1) Is “triamcinolone” a single drug for patent and clinical-trials tracking?

No. Patent scope, evidence packages, and competition differ by formulation (route, particle characteristics, and device), so trials and market performance must be tracked at product level.

2) Why does an ophthalmic triamcinolone program look different from nasal triamcinolone?

Ophthalmic use is tied to intravitreal injection protocols, safety monitoring, and macular edema endpoints. Nasal use is tied to symptom control, adherence, and formulary substitution dynamics.

3) What usually drives growth for triamcinolone-like corticosteroids?

Route-specific uptake gains, new indications with evidence, and differentiated formulations or devices where payer and prescriber behavior does not fully genericize.

4) Will generics dominate triamcinolone’s outlook?

Many topical and nasal presentations face generic substitution. Ophthalmic and certain branded presentations can maintain differentiated positions depending on formulation and labeling.

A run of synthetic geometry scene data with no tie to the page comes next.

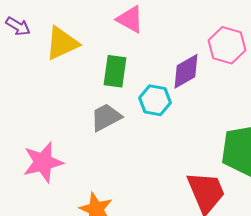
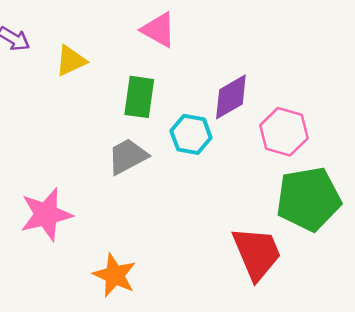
yellow triangle: (62, 43) -> (71, 61), size x0.7
pink hexagon: (227, 45) -> (284, 132), moved

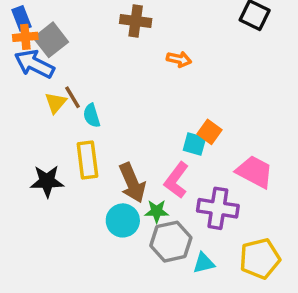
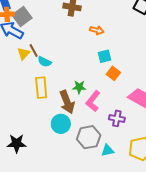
cyan semicircle: (92, 116) -> (44, 62), turned -48
cyan square: (194, 144) -> (105, 56), moved, turned -32
black star: (47, 181) -> (17, 143), moved
purple cross: (218, 208) -> (117, 118), size x0.7
green star: (157, 211) -> (79, 87), moved

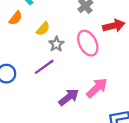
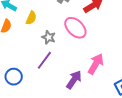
yellow semicircle: (43, 29) -> (31, 18), moved

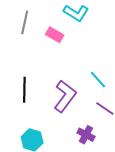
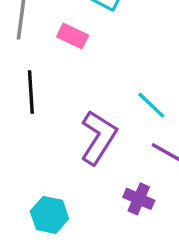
black line: (24, 90) -> (31, 92), moved

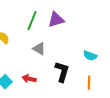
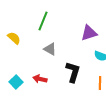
purple triangle: (56, 20) -> (89, 33), moved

5) What is required to produce a valuation-grade forecast for triamcinolone?

At minimum: the exact formulation (and route), the target geographies, and the reference market definition (sales category and channel). Without that, numeric projection would be non-actionable.


References

[1] Bloomberg (company and product databases).
[2] FDA Orange Book (patents and exclusivities for relevant triamcinolone products).
[3] ClinicalTrials.gov (triamcinolone-related interventional studies by formulation and indication).